## Required action
Find the line with "Image resolution: width=870" in the data below. Repeat it and every line after it up to the end, exactly, but drop the pictures.

## Task material
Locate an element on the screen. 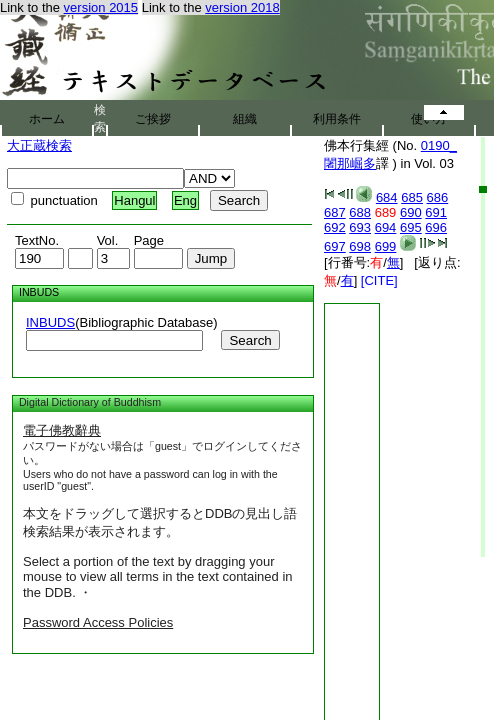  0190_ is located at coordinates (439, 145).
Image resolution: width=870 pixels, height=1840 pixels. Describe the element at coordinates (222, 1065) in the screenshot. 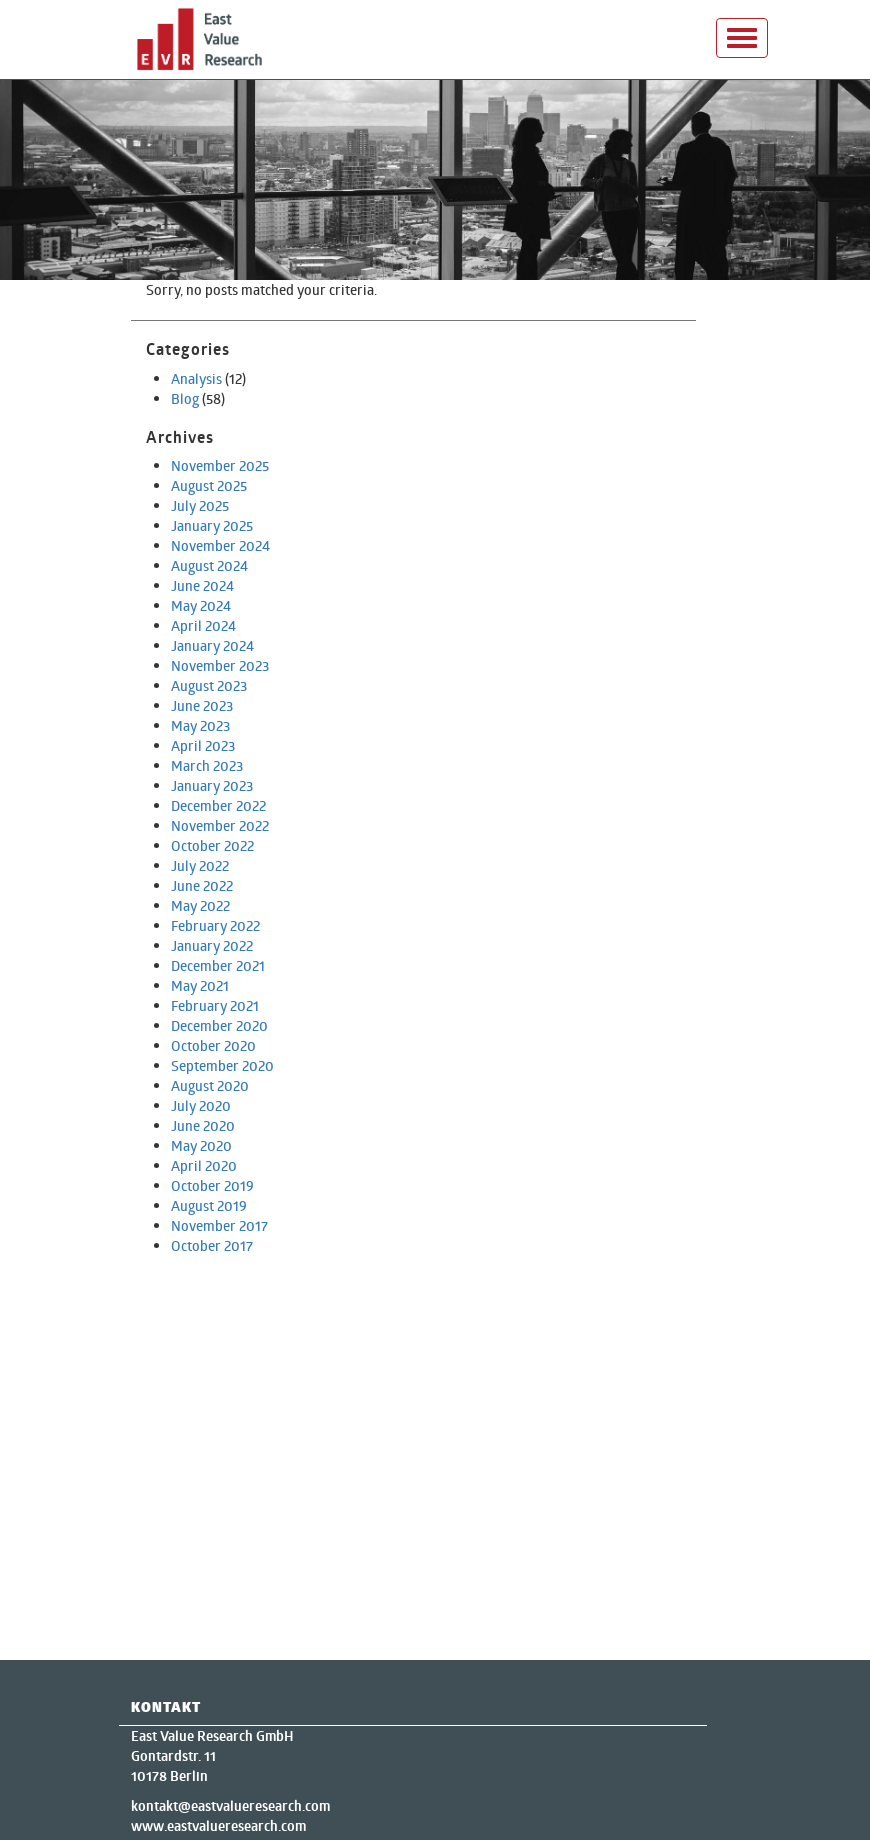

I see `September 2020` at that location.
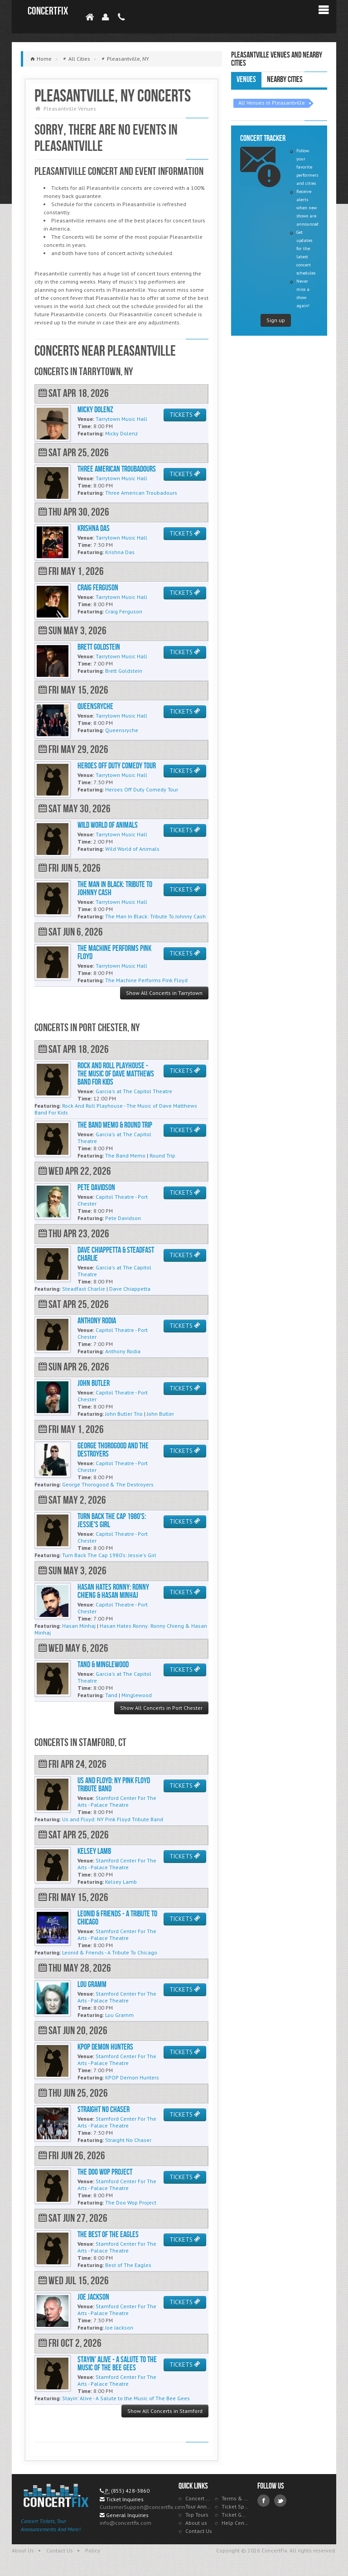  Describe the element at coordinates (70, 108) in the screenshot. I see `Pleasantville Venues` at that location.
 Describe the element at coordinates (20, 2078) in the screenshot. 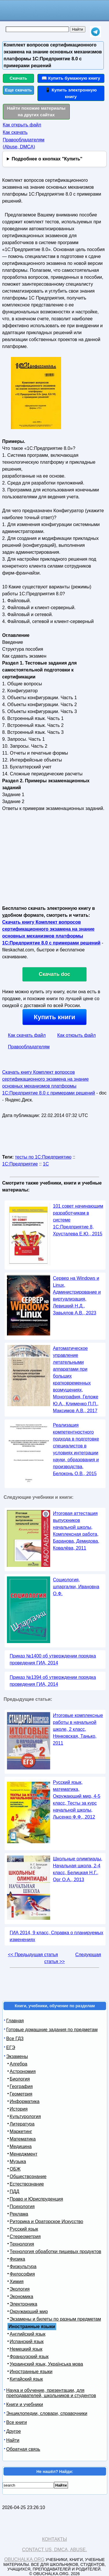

## Task answer
Image resolution: width=870 pixels, height=1840 pixels. Describe the element at coordinates (222, 1065) in the screenshot. 

I see `September 2020` at that location.
  Describe the element at coordinates (70, 108) in the screenshot. I see `Pleasantville Venues` at that location.
 Describe the element at coordinates (20, 2078) in the screenshot. 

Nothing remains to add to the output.